*Action item*:
Begin at the first line of the records below and, please, give each line again exactly until the line with "ротном ходе (СШХ) выступил заместитель" is included.

*Given data*:
++++++++++
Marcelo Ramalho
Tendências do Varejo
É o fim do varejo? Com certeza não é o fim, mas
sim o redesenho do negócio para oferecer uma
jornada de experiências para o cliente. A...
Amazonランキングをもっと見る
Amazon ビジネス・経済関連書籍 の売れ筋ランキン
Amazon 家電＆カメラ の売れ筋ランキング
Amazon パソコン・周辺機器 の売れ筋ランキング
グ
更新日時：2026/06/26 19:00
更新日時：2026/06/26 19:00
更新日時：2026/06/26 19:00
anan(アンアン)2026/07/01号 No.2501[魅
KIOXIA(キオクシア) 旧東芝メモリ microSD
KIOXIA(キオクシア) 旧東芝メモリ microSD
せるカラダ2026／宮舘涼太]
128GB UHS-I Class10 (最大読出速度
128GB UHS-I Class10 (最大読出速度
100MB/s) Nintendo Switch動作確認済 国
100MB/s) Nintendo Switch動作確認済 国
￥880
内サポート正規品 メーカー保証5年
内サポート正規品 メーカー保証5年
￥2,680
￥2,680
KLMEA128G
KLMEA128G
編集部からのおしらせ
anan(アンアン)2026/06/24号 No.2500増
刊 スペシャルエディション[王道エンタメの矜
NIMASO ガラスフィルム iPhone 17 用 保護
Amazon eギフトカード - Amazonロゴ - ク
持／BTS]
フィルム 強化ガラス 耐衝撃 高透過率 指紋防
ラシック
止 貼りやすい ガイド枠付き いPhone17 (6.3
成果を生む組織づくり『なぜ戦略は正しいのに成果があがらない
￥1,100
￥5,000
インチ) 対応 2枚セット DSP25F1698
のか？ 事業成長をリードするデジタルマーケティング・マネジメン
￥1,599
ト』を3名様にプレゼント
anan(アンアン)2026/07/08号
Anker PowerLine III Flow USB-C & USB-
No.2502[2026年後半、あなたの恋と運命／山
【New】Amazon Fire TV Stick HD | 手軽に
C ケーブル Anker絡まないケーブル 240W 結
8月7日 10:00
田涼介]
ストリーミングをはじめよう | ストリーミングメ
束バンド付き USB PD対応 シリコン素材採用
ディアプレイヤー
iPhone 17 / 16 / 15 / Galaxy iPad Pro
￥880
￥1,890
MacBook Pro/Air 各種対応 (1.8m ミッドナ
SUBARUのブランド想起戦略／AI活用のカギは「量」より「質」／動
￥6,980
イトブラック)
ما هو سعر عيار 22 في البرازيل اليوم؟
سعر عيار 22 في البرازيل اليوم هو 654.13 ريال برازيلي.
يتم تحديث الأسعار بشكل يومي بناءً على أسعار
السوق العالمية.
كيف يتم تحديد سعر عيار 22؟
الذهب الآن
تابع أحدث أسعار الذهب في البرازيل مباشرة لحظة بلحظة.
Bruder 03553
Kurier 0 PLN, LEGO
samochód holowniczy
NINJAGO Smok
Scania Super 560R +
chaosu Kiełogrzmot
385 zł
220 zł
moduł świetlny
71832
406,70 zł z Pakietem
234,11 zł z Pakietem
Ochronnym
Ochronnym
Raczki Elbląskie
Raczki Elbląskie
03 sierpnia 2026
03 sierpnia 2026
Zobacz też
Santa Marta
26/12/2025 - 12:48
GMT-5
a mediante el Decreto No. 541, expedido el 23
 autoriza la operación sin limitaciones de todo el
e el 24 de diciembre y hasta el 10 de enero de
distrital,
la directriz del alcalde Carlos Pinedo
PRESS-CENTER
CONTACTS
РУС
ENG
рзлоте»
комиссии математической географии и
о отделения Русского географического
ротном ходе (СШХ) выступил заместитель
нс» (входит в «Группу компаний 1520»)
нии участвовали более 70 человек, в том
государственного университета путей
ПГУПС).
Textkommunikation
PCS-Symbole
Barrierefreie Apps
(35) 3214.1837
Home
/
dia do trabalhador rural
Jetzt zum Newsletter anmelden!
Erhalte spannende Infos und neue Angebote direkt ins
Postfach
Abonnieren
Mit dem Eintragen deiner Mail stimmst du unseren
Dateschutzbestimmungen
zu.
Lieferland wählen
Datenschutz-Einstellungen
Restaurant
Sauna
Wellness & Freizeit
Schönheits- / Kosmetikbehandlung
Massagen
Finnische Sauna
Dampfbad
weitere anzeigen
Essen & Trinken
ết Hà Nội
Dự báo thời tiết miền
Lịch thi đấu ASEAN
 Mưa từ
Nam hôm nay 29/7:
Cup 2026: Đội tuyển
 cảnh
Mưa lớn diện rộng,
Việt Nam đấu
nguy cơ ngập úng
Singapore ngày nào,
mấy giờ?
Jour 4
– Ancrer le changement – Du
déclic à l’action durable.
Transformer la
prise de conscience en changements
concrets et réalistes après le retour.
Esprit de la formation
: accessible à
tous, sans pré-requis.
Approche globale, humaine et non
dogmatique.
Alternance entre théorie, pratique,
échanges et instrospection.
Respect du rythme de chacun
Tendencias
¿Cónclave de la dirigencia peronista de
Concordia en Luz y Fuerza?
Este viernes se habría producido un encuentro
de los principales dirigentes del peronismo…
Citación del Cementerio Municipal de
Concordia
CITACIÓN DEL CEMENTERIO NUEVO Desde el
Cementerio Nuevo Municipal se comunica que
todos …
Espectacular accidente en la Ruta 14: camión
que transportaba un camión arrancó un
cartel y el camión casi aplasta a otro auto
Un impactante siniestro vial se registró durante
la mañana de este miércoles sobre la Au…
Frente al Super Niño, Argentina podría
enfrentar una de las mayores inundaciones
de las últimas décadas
++++++++++
*Answer box*:
Marcelo Ramalho
Tendências do Varejo
É o fim do varejo? Com certeza não é o fim, mas
sim o redesenho do negócio para oferecer uma
jornada de experiências para o cliente. A...
Amazonランキングをもっと見る
Amazon ビジネス・経済関連書籍 の売れ筋ランキン
Amazon 家電＆カメラ の売れ筋ランキング
Amazon パソコン・周辺機器 の売れ筋ランキング
グ
更新日時：2026/06/26 19:00
更新日時：2026/06/26 19:00
更新日時：2026/06/26 19:00
anan(アンアン)2026/07/01号 No.2501[魅
KIOXIA(キオクシア) 旧東芝メモリ microSD
KIOXIA(キオクシア) 旧東芝メモリ microSD
せるカラダ2026／宮舘涼太]
128GB UHS-I Class10 (最大読出速度
128GB UHS-I Class10 (最大読出速度
100MB/s) Nintendo Switch動作確認済 国
100MB/s) Nintendo Switch動作確認済 国
￥880
内サポート正規品 メーカー保証5年
内サポート正規品 メーカー保証5年
￥2,680
￥2,680
KLMEA128G
KLMEA128G
編集部からのおしらせ
anan(アンアン)2026/06/24号 No.2500増
刊 スペシャルエディション[王道エンタメの矜
NIMASO ガラスフィルム iPhone 17 用 保護
Amazon eギフトカード - Amazonロゴ - ク
持／BTS]
フィルム 強化ガラス 耐衝撃 高透過率 指紋防
ラシック
止 貼りやすい ガイド枠付き いPhone17 (6.3
成果を生む組織づくり『なぜ戦略は正しいのに成果があがらない
￥1,100
￥5,000
インチ) 対応 2枚セット DSP25F1698
のか？ 事業成長をリードするデジタルマーケティング・マネジメン
￥1,599
ト』を3名様にプレゼント
anan(アンアン)2026/07/08号
Anker PowerLine III Flow USB-C & USB-
No.2502[2026年後半、あなたの恋と運命／山
【New】Amazon Fire TV Stick HD | 手軽に
C ケーブル Anker絡まないケーブル 240W 結
8月7日 10:00
田涼介]
ストリーミングをはじめよう | ストリーミングメ
束バンド付き USB PD対応 シリコン素材採用
ディアプレイヤー
iPhone 17 / 16 / 15 / Galaxy iPad Pro
￥880
￥1,890
MacBook Pro/Air 各種対応 (1.8m ミッドナ
SUBARUのブランド想起戦略／AI活用のカギは「量」より「質」／動
￥6,980
イトブラック)
ما هو سعر عيار 22 في البرازيل اليوم؟
سعر عيار 22 في البرازيل اليوم هو 654.13 ريال برازيلي.
يتم تحديث الأسعار بشكل يومي بناءً على أسعار
السوق العالمية.
كيف يتم تحديد سعر عيار 22؟
الذهب الآن
تابع أحدث أسعار الذهب في البرازيل مباشرة لحظة بلحظة.
Bruder 03553
Kurier 0 PLN, LEGO
samochód holowniczy
NINJAGO Smok
Scania Super 560R +
chaosu Kiełogrzmot
385 zł
220 zł
moduł świetlny
71832
406,70 zł z Pakietem
234,11 zł z Pakietem
Ochronnym
Ochronnym
Raczki Elbląskie
Raczki Elbląskie
03 sierpnia 2026
03 sierpnia 2026
Zobacz też
Santa Marta
26/12/2025 - 12:48
GMT-5
a mediante el Decreto No. 541, expedido el 23
 autoriza la operación sin limitaciones de todo el
e el 24 de diciembre y hasta el 10 de enero de
distrital,
la directriz del alcalde Carlos Pinedo
PRESS-CENTER
CONTACTS
РУС
ENG
рзлоте»
комиссии математической географии и
о отделения Русского географического
ротном ходе (СШХ) выступил заместитель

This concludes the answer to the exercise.